Although it is in many ways a slice-of-life manga, there is a definite direction to the plot. 

Painfully introverted second-year high schooler Nao-kun avoids social interaction whenever possible, burying himself in art, preferably alone in the art club’s clubroom. Given that he has a metaphoric brightly lit easily bullied victim” sign floating over him, this is for the best. To interact with other people is to court abuse. 

Unfortunately for Nao-kun’s equanimity, first year high-school student Hayase ““Hayacchi” Nagatoro has noticed Nao-kun. She has a use for her Senpai,” as she calls him.


A member of a pack of attractive mean girls, Nagatoro is aware of several aspects of Senpai’s character. 

A: He is excruciatingly shy, incapable of standing up for himself. 

B: His taste in manga sometimes runs to the risqué.

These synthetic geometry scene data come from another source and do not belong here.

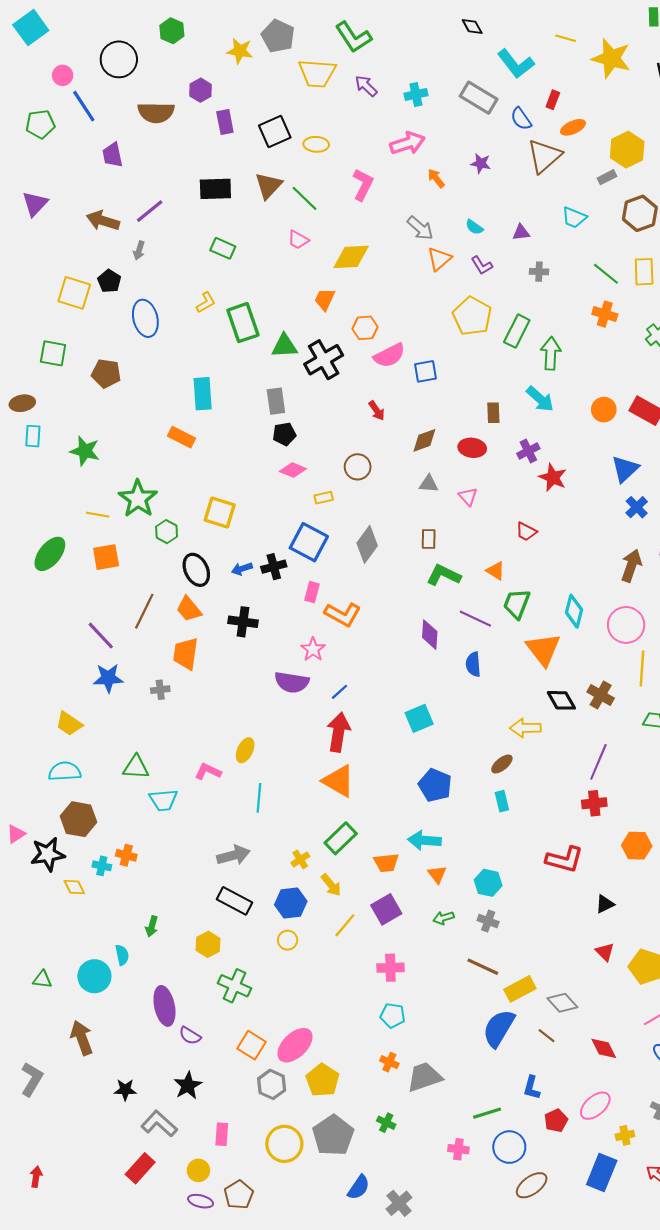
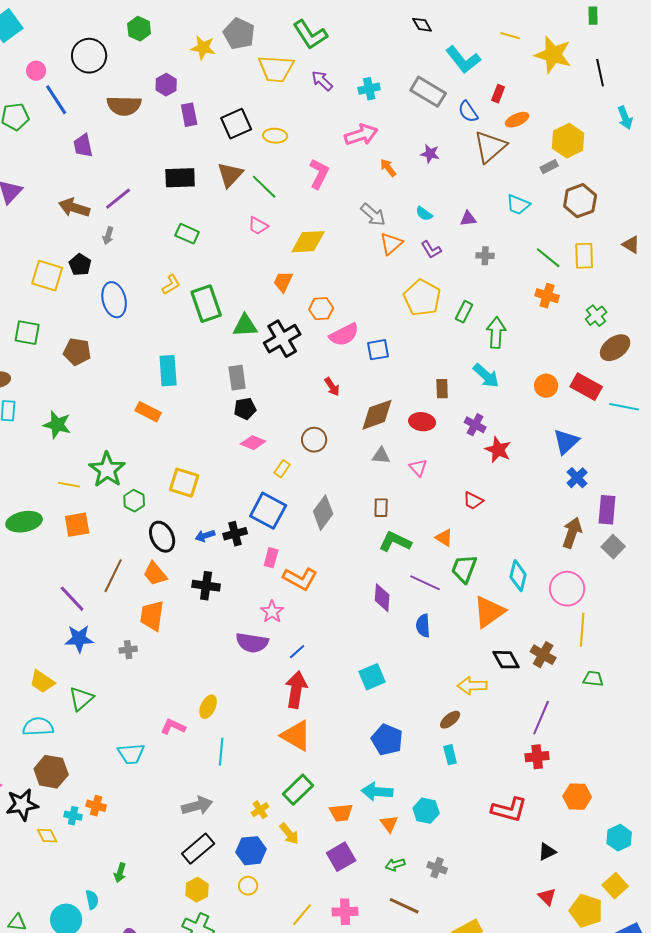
green rectangle: (517, 331) -> (464, 312), size x0.7
brown diamond: (424, 440) -> (377, 415), size x1.4
purple cross: (528, 451) -> (475, 425), turned -35
yellow rectangle: (324, 498) -> (282, 469), turned -42
green ellipse: (50, 554) -> (24, 522), turned 40
orange triangle: (543, 649) -> (489, 612), turned 33
green triangle: (136, 767) -> (81, 699), moved, turned -44
cyan hexagon: (488, 883) -> (426, 811), moved
black rectangle: (235, 901) -> (198, 849), turned -68
yellow line: (345, 925) -> (302, 915), moved
yellow hexagon: (208, 944) -> (197, 890), moved
brown line: (483, 967) -> (404, 906), moved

C: The inarticulate artist will surely be too flustered by the close proximity of a pretty girl like Nagatoro to fend off her flurry of outrageous accusations and salacious teasing. 

He is the perfect victim.

The never-ending stream of abuse would seem to be a perfect hell for Senpai. Curiously, however, not only does Senpai utterly fail to distance himself from Nagatoro, he doesn’t even bar her from the art club room which, as a non-member, she has no right to enter. He seeks her out and uses her as a model. Nagatoro’s insulting speculations concerning the erotic purposes to which he will put his art do not deter him, for he has found his muse. Not that he admits this. 

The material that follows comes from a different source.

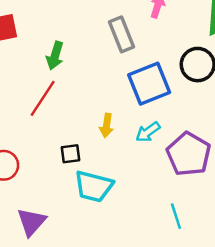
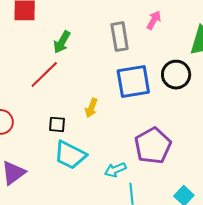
cyan arrow: (148, 132) -> (115, 170), moved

While she would never admit it, Nagatoro’s horrifying campaign is the completely inexperienced first year’s version of flirting. She is extremely possessive of her Senpai; protective when others intrude into her domain by teasing him overmuch; and surprisingly timid whenever it seems Senpai might be responding her accusations with actual overtures. 

Senpai likes Nagatoro. Nagatoro likes Senpai. Can the pair get past their profound social deficits and become a couple?

~oOo~

If you’ve ever wondered what Oglafs muse would look like if she were a fifteen-year-old Japanese schoolgirl, this is the comic for you. (Speaking of Oglaf, I gather the author of Don’t Toy with Me, Miss Nagatoro has a successful sideline in hentai.) Don’t Toy with Me is for the most part PG-13;for all her bluster, Nagatoro is as inexperienced as her victim and just as likely to run off if it looked like Senpai would take her up on any of her obscene suggestions.

Why won’t Senpai fight back? Well, aside from the shy and nerdy thing, Senpai is as robust as boiled celery; if he tried to bodily remove Nagatoro from the classroom, the fact that Nagatoro is a well-muscled athlete with a background in martial arts would guarantee that he would fail.

Well, he could appeal to the school authorities, which do intervene onstage in other matters. Though by this point he may have concluded that the authorities will not act if the issue is just some nobody being bullied1.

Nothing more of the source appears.